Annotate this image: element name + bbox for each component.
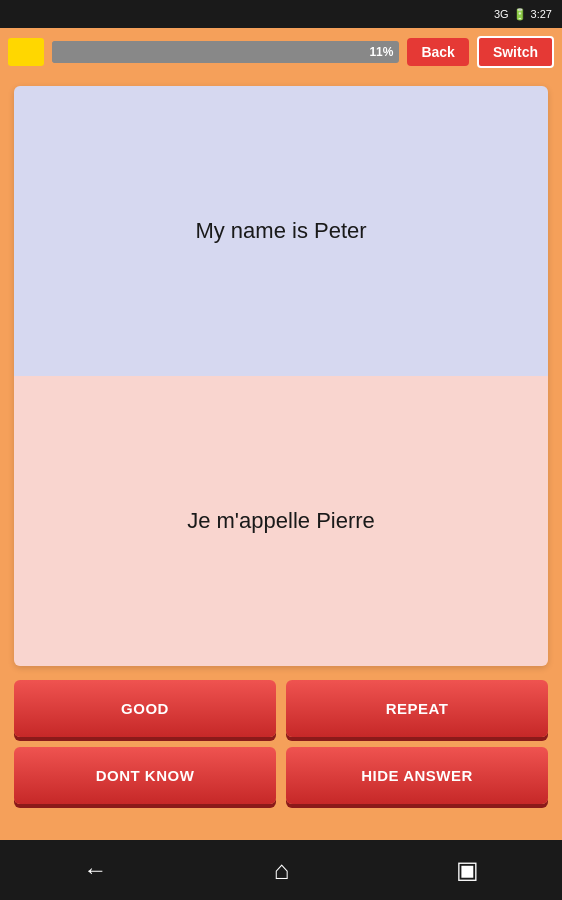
card-answer-text: Je m'appelle Pierre [187,508,375,534]
flashcard: My name is Peter Je m'appelle Pierre [14,86,548,666]
status-icons: 3G 🔋 3:27 [494,8,552,21]
bottom-nav-bar [0,840,562,900]
progress-icon [8,38,44,66]
battery-icon: 🔋 [513,8,527,21]
card-question-panel: My name is Peter [14,86,548,376]
card-answer-panel: Je m'appelle Pierre [14,376,548,666]
nav-recents-button[interactable] [456,856,479,884]
good-button[interactable]: GOOD [14,680,276,737]
time-display: 3:27 [531,8,552,20]
nav-home-button[interactable] [274,855,290,886]
progress-bar-container: 11% [52,41,399,63]
nav-back-button[interactable] [83,856,107,884]
top-bar: 11% Back Switch [0,28,562,76]
status-bar: 3G 🔋 3:27 [0,0,562,28]
repeat-button[interactable]: REPEAT [286,680,548,737]
card-question-text: My name is Peter [195,218,366,244]
dont-know-button[interactable]: DONT KNOW [14,747,276,804]
action-buttons: GOOD REPEAT DONT KNOW HIDE ANSWER [14,680,548,804]
progress-percent: 11% [369,45,393,59]
hide-answer-button[interactable]: HIDE ANSWER [286,747,548,804]
signal-icon: 3G [494,8,509,20]
back-button[interactable]: Back [407,38,468,66]
progress-bar-fill [52,41,90,63]
switch-button[interactable]: Switch [477,36,554,68]
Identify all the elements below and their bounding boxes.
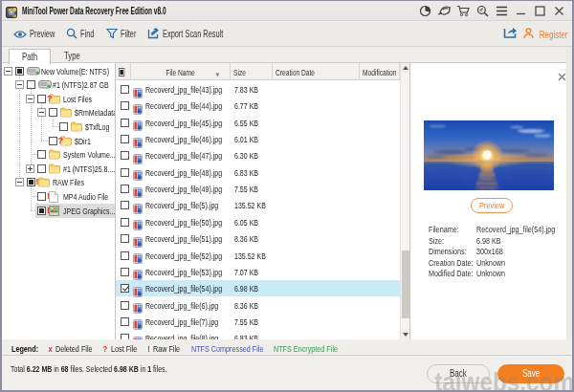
menu-icon[interactable] (492, 1, 511, 21)
register-button[interactable]: Register (523, 26, 564, 43)
file-row[interactable]: Recoverd_jpg_file(50).jpg6.05 KB (116, 214, 400, 230)
minimize-icon[interactable] (511, 1, 530, 21)
toolbar-item-label: Preview (30, 29, 55, 39)
tree-item-1-ntfs-25-8[interactable]: #1 (NTFS)25.8.... (37, 162, 116, 176)
close-icon[interactable] (549, 1, 568, 21)
tree-icon-folder-raw: ! (38, 177, 50, 187)
tree-item-lost-files[interactable]: ?Lost Files (37, 92, 102, 106)
file-row[interactable]: Recoverd_jpg_file(8).jpg6.83 KB (116, 330, 400, 339)
tree-expander-minus[interactable] (4, 67, 12, 76)
file-checkbox[interactable] (121, 284, 129, 293)
column-header-modification[interactable]: Modification (360, 63, 400, 80)
maximize-icon[interactable] (530, 1, 549, 21)
file-row[interactable]: Recoverd_jpg_file(7).jpg7.55 KB (116, 314, 400, 330)
tree-checkbox[interactable] (49, 137, 57, 145)
status-segment: in (139, 364, 147, 374)
key-search-icon[interactable] (473, 1, 492, 21)
file-row[interactable]: Recoverd_jpg_file(5).jpg135.52 KB (116, 197, 400, 213)
tree-item-txflog[interactable]: $TxfLog (59, 120, 116, 134)
file-checkbox[interactable] (121, 119, 129, 127)
tree-checkbox[interactable] (37, 164, 46, 173)
tree-item-rmmetadata[interactable]: $RmMetadata (49, 105, 117, 120)
file-checkbox[interactable] (121, 151, 129, 160)
tree-checkbox[interactable] (59, 122, 68, 131)
column-header-label: File Name (166, 67, 194, 77)
file-checkbox[interactable] (121, 317, 129, 326)
file-row[interactable]: Recoverd_jpg_file(49).jpg7.55 KB (116, 181, 400, 197)
file-row[interactable]: Recoverd_jpg_file(52).jpg135.52 KB (116, 248, 400, 264)
tree-icon-drive (38, 79, 50, 90)
file-row[interactable]: Recoverd_jpg_file(54).jpg6.98 KB (116, 280, 400, 296)
column-header-file-name[interactable]: File Name (131, 63, 231, 80)
tab-type[interactable]: Type (51, 49, 93, 63)
cart-icon[interactable] (453, 1, 473, 21)
scrollbar-thumb[interactable] (402, 250, 409, 318)
header-checkbox-cell[interactable] (116, 63, 131, 80)
file-row[interactable]: Recoverd_jpg_file(48).jpg6.83 KB (116, 164, 400, 181)
file-row[interactable]: Recoverd_jpg_file(53).jpg7.07 KB (116, 264, 400, 280)
file-checkbox[interactable] (121, 85, 129, 94)
tree-expander-plus[interactable] (26, 164, 34, 173)
file-checkbox[interactable] (121, 185, 129, 193)
file-row[interactable]: Recoverd_jpg_file(45).jpg6.55 KB (116, 115, 400, 131)
toolbar-item-find[interactable]: Find (66, 26, 95, 43)
search-icon (66, 26, 77, 43)
file-row[interactable]: Recoverd_jpg_file(43).jpg7.83 KB (116, 81, 400, 98)
tree-expander-minus[interactable] (37, 108, 46, 117)
info-label: Filename: (429, 224, 459, 234)
file-row[interactable]: Recoverd_jpg_file(44).jpg6.77 KB (116, 98, 400, 114)
file-checkbox[interactable] (121, 234, 129, 243)
file-row[interactable]: Recoverd_jpg_file(51).jpg8.36 KB (116, 230, 400, 247)
toolbar-item-preview[interactable]: Preview (13, 26, 55, 43)
tree-item-jpeg-graphics[interactable]: !JPEG Graphics.... (37, 204, 116, 218)
file-row[interactable]: Recoverd_jpg_file(6).jpg8.36 KB (116, 297, 400, 314)
file-checkbox[interactable] (121, 135, 129, 143)
raw-mark: ? (58, 136, 64, 146)
tree-checkbox[interactable] (27, 80, 35, 89)
tree-checkbox[interactable] (37, 150, 46, 159)
share-icon[interactable] (503, 26, 518, 43)
preview-button[interactable]: Preview (471, 198, 513, 213)
file-checkbox[interactable] (121, 334, 129, 339)
tree-expander-minus[interactable] (15, 80, 24, 89)
tree-item-1-ntfs-2-87-gb[interactable]: #1 (NTFS)2.87 GB (27, 77, 117, 92)
column-header-creation-date[interactable]: Creation Date (273, 63, 360, 80)
header-checkbox[interactable] (119, 68, 124, 76)
tree-item-mp4-audio-file[interactable]: !MP4 Audio File (37, 189, 116, 204)
tree-expander-minus[interactable] (15, 178, 24, 186)
tree-expander-minus[interactable] (26, 95, 34, 103)
tree-item-raw-files[interactable]: !RAW Files (27, 175, 96, 189)
toolbar-item-export-scan-result[interactable]: Export Scan Result (147, 26, 223, 43)
tree-item-dir1[interactable]: ?$Dir1 (49, 134, 97, 148)
tree-checkbox[interactable] (37, 95, 46, 103)
tree-checkbox[interactable] (27, 178, 35, 186)
pie-status-icon[interactable] (415, 1, 434, 21)
file-row[interactable]: Recoverd_jpg_file(46).jpg6.01 KB (116, 131, 400, 147)
tree-icon-file-raw: ! (49, 191, 60, 202)
list-scrollbar[interactable] (400, 63, 409, 339)
legend-symbol: ? (103, 343, 108, 354)
dove-icon[interactable] (434, 1, 453, 21)
file-size: 8.36 KB (234, 232, 258, 245)
tree-checkbox[interactable] (37, 192, 46, 201)
file-checkbox[interactable] (121, 201, 129, 209)
column-header-size[interactable]: Size (231, 63, 273, 80)
tree-checkbox[interactable] (49, 108, 57, 117)
file-size: 6.83 KB (234, 332, 258, 339)
file-size: 7.07 KB (234, 266, 258, 278)
file-checkbox[interactable] (121, 301, 129, 310)
file-checkbox[interactable] (121, 251, 129, 260)
tab-path[interactable]: Path (9, 49, 51, 64)
file-checkbox[interactable] (121, 168, 129, 177)
preview-close-icon[interactable] (558, 68, 566, 76)
file-checkbox[interactable] (121, 101, 129, 110)
file-row[interactable]: Recoverd_jpg_file(47).jpg6.30 KB (116, 147, 400, 163)
toolbar-item-filter[interactable]: Filter (106, 26, 137, 43)
tree-item-new-volume-e-ntfs[interactable]: New Volume(E: NTFS) (15, 64, 116, 78)
tree-item-system-volume[interactable]: System Volume.... (37, 147, 116, 162)
tree-checkbox[interactable] (15, 67, 24, 76)
tree-checkbox[interactable] (37, 207, 46, 215)
info-label: Modified Date: (429, 268, 474, 278)
file-checkbox[interactable] (121, 218, 129, 227)
file-checkbox[interactable] (121, 268, 129, 276)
# # # # #
*WHAT YOU SHOULD DO*. Copy all lines in the listing above where the string "Date" appears.

*REPLY TO THE EXERCISE*.
column-header-creation-date[interactable]: Creation Date (273, 63, 360, 80)
info-label: Modified Date: (429, 268, 474, 278)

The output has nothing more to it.